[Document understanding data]
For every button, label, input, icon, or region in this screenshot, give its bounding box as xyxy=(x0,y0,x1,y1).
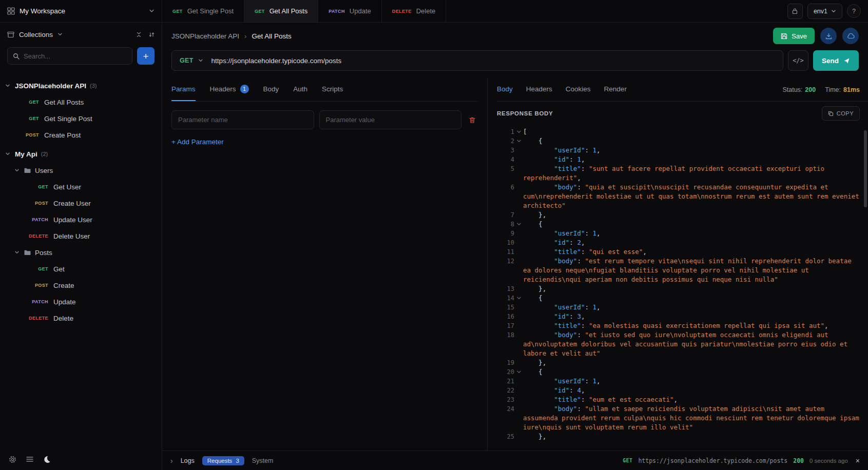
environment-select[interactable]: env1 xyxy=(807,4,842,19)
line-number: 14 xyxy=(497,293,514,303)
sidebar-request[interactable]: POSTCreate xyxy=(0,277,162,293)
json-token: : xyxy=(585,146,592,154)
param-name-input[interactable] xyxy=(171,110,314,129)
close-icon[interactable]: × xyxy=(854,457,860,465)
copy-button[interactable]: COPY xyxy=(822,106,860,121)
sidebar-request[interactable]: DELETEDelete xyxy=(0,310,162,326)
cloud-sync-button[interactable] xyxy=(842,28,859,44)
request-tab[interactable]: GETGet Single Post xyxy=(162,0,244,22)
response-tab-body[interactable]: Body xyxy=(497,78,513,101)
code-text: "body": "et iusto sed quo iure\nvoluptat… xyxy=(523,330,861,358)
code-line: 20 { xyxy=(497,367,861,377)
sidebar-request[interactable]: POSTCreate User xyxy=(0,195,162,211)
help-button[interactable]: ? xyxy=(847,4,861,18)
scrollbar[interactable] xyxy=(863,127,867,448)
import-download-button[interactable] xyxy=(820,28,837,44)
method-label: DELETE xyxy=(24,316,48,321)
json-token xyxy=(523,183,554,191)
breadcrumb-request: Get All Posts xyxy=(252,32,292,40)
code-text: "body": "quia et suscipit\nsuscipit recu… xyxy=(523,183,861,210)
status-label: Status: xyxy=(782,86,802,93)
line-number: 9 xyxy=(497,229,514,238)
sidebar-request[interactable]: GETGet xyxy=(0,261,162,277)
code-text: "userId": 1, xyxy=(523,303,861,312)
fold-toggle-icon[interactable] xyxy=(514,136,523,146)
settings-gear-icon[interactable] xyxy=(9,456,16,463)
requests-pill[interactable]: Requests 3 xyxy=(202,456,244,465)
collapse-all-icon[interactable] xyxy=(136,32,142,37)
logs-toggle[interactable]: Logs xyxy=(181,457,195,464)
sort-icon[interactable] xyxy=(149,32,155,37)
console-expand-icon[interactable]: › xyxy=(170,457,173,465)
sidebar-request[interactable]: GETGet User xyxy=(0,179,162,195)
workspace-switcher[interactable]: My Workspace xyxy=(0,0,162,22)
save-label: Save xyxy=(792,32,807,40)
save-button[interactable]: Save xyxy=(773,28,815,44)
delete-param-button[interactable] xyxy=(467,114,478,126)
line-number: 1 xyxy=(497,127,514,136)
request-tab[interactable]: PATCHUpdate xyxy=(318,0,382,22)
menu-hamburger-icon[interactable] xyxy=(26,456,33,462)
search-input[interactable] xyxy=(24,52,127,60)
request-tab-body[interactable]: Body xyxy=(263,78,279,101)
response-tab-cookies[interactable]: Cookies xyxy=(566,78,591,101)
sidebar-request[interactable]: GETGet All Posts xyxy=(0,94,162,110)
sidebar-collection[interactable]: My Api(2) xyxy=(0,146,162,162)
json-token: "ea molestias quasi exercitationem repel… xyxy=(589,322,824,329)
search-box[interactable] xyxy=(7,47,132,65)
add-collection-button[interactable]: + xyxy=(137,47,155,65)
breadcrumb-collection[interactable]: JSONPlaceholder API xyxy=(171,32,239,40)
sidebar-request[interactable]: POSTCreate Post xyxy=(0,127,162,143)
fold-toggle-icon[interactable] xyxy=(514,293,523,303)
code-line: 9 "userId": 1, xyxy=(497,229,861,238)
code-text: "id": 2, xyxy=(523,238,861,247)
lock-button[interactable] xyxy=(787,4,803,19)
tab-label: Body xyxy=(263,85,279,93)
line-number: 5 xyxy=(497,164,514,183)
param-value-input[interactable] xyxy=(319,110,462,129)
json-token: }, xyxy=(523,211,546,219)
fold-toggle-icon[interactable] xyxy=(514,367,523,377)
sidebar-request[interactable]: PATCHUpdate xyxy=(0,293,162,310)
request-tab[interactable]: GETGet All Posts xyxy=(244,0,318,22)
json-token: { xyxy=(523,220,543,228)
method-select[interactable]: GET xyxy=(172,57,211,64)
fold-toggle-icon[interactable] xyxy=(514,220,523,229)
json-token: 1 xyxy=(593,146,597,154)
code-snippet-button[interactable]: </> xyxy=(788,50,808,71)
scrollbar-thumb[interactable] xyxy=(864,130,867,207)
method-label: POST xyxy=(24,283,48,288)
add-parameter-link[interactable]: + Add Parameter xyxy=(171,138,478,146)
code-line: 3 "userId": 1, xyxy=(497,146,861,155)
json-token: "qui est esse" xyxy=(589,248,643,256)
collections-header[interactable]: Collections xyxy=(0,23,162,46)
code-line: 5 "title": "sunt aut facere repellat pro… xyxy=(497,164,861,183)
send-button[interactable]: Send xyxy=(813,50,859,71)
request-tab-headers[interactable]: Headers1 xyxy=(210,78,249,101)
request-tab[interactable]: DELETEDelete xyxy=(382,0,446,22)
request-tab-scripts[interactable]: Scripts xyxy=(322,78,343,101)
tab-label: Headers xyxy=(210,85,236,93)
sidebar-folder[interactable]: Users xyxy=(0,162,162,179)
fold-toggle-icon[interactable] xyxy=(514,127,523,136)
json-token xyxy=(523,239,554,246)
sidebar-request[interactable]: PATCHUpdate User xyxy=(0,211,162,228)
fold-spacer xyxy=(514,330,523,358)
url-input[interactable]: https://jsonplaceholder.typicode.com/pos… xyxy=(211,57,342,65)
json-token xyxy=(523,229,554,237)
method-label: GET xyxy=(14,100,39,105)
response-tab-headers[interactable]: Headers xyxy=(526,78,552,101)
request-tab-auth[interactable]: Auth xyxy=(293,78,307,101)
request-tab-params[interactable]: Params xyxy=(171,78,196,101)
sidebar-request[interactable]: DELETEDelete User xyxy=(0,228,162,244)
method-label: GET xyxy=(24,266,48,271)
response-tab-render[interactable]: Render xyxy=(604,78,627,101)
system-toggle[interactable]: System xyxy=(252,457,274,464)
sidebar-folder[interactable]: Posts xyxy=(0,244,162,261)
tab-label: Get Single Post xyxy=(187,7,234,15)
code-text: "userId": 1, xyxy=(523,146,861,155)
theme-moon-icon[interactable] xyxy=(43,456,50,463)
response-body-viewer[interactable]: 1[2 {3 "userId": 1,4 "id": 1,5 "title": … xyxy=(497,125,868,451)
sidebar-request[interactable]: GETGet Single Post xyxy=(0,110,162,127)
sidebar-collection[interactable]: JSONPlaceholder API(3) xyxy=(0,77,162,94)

## Action item:
Nothing but the records, restated word for word and stripped of images, belongs in the answer.

## Result below:
For every button, label, input, icon, or region in this screenshot, give its bounding box as xyxy=(x0,y0,x1,y1).
environment-select[interactable]: env1 xyxy=(807,4,842,19)
line-number: 14 xyxy=(497,293,514,303)
sidebar-request[interactable]: POSTCreate xyxy=(0,277,162,293)
json-token: : xyxy=(585,146,592,154)
param-name-input[interactable] xyxy=(171,110,314,129)
close-icon[interactable]: × xyxy=(854,457,860,465)
copy-button[interactable]: COPY xyxy=(822,106,860,121)
sidebar-request[interactable]: DELETEDelete xyxy=(0,310,162,326)
cloud-sync-button[interactable] xyxy=(842,28,859,44)
request-tab[interactable]: GETGet Single Post xyxy=(162,0,244,22)
response-tab-body[interactable]: Body xyxy=(497,78,513,101)
code-text: "body": "et iusto sed quo iure\nvoluptat… xyxy=(523,330,861,358)
code-line: 20 { xyxy=(497,367,861,377)
sidebar-request[interactable]: POSTCreate User xyxy=(0,195,162,211)
help-button[interactable]: ? xyxy=(847,4,861,18)
scrollbar[interactable] xyxy=(863,127,867,448)
import-download-button[interactable] xyxy=(820,28,837,44)
method-label: DELETE xyxy=(24,316,48,321)
json-token xyxy=(523,183,554,191)
breadcrumb-request: Get All Posts xyxy=(252,32,292,40)
code-text: "body": "quia et suscipit\nsuscipit recu… xyxy=(523,183,861,210)
status-label: Status: xyxy=(782,86,802,93)
line-number: 9 xyxy=(497,229,514,238)
sidebar-request[interactable]: GETGet xyxy=(0,261,162,277)
code-text: "userId": 1, xyxy=(523,303,861,312)
fold-toggle-icon[interactable] xyxy=(514,136,523,146)
settings-gear-icon[interactable] xyxy=(9,456,16,463)
requests-pill[interactable]: Requests 3 xyxy=(202,456,244,465)
collapse-all-icon[interactable] xyxy=(136,32,142,37)
logs-toggle[interactable]: Logs xyxy=(181,457,195,464)
sort-icon[interactable] xyxy=(149,32,155,37)
console-expand-icon[interactable]: › xyxy=(170,457,173,465)
sidebar-request[interactable]: GETGet User xyxy=(0,179,162,195)
workspace-switcher[interactable]: My Workspace xyxy=(0,0,162,22)
save-label: Save xyxy=(792,32,807,40)
save-button[interactable]: Save xyxy=(773,28,815,44)
delete-param-button[interactable] xyxy=(467,114,478,126)
line-number: 1 xyxy=(497,127,514,136)
request-tab[interactable]: PATCHUpdate xyxy=(318,0,382,22)
menu-hamburger-icon[interactable] xyxy=(26,456,33,462)
search-input[interactable] xyxy=(24,52,127,60)
request-tab-body[interactable]: Body xyxy=(263,78,279,101)
response-tab-cookies[interactable]: Cookies xyxy=(566,78,591,101)
sidebar-request[interactable]: GETGet All Posts xyxy=(0,94,162,110)
sidebar-collection[interactable]: My Api(2) xyxy=(0,146,162,162)
json-token: "ea molestias quasi exercitationem repel… xyxy=(589,322,824,329)
search-box[interactable] xyxy=(7,47,132,65)
add-collection-button[interactable]: + xyxy=(137,47,155,65)
breadcrumb-collection[interactable]: JSONPlaceholder API xyxy=(171,32,239,40)
sidebar-request[interactable]: POSTCreate Post xyxy=(0,127,162,143)
fold-toggle-icon[interactable] xyxy=(514,293,523,303)
code-line: 9 "userId": 1, xyxy=(497,229,861,238)
code-text: "id": 2, xyxy=(523,238,861,247)
lock-button[interactable] xyxy=(787,4,803,19)
tab-label: Body xyxy=(263,85,279,93)
line-number: 5 xyxy=(497,164,514,183)
param-value-input[interactable] xyxy=(319,110,462,129)
json-token: }, xyxy=(523,211,546,219)
fold-toggle-icon[interactable] xyxy=(514,367,523,377)
sidebar-request[interactable]: PATCHUpdate xyxy=(0,293,162,310)
request-tab[interactable]: GETGet All Posts xyxy=(244,0,318,22)
json-token: { xyxy=(523,220,543,228)
method-select[interactable]: GET xyxy=(172,57,211,64)
fold-toggle-icon[interactable] xyxy=(514,220,523,229)
json-token: 1 xyxy=(593,146,597,154)
code-snippet-button[interactable]: </> xyxy=(788,50,808,71)
scrollbar-thumb[interactable] xyxy=(864,130,867,207)
method-label: POST xyxy=(24,283,48,288)
add-parameter-link[interactable]: + Add Parameter xyxy=(171,138,478,146)
code-line: 3 "userId": 1, xyxy=(497,146,861,155)
json-token: "qui est esse" xyxy=(589,248,643,256)
collections-header[interactable]: Collections xyxy=(0,23,162,46)
code-line: 5 "title": "sunt aut facere repellat pro… xyxy=(497,164,861,183)
send-button[interactable]: Send xyxy=(813,50,859,71)
request-tab-headers[interactable]: Headers1 xyxy=(210,78,249,101)
request-tab[interactable]: DELETEDelete xyxy=(382,0,446,22)
request-tab-scripts[interactable]: Scripts xyxy=(322,78,343,101)
tab-label: Headers xyxy=(210,85,236,93)
sidebar-folder[interactable]: Users xyxy=(0,162,162,179)
fold-toggle-icon[interactable] xyxy=(514,127,523,136)
json-token xyxy=(523,239,554,246)
sidebar-request[interactable]: PATCHUpdate User xyxy=(0,211,162,228)
fold-spacer xyxy=(514,330,523,358)
url-input[interactable]: https://jsonplaceholder.typicode.com/pos… xyxy=(211,57,342,65)
json-token xyxy=(523,229,554,237)
method-label: GET xyxy=(14,100,39,105)
response-tab-headers[interactable]: Headers xyxy=(526,78,552,101)
request-tab-auth[interactable]: Auth xyxy=(293,78,307,101)
request-tab-params[interactable]: Params xyxy=(171,78,196,101)
sidebar-request[interactable]: DELETEDelete User xyxy=(0,228,162,244)
method-label: GET xyxy=(24,266,48,271)
response-tab-render[interactable]: Render xyxy=(604,78,627,101)
system-toggle[interactable]: System xyxy=(252,457,274,464)
sidebar-folder[interactable]: Posts xyxy=(0,244,162,261)
tab-label: Get Single Post xyxy=(187,7,234,15)
code-text: "userId": 1, xyxy=(523,146,861,155)
theme-moon-icon[interactable] xyxy=(43,456,50,463)
response-body-viewer[interactable]: 1[2 {3 "userId": 1,4 "id": 1,5 "title": … xyxy=(497,125,868,451)
sidebar-request[interactable]: GETGet Single Post xyxy=(0,110,162,127)
sidebar-collection[interactable]: JSONPlaceholder API(3) xyxy=(0,77,162,94)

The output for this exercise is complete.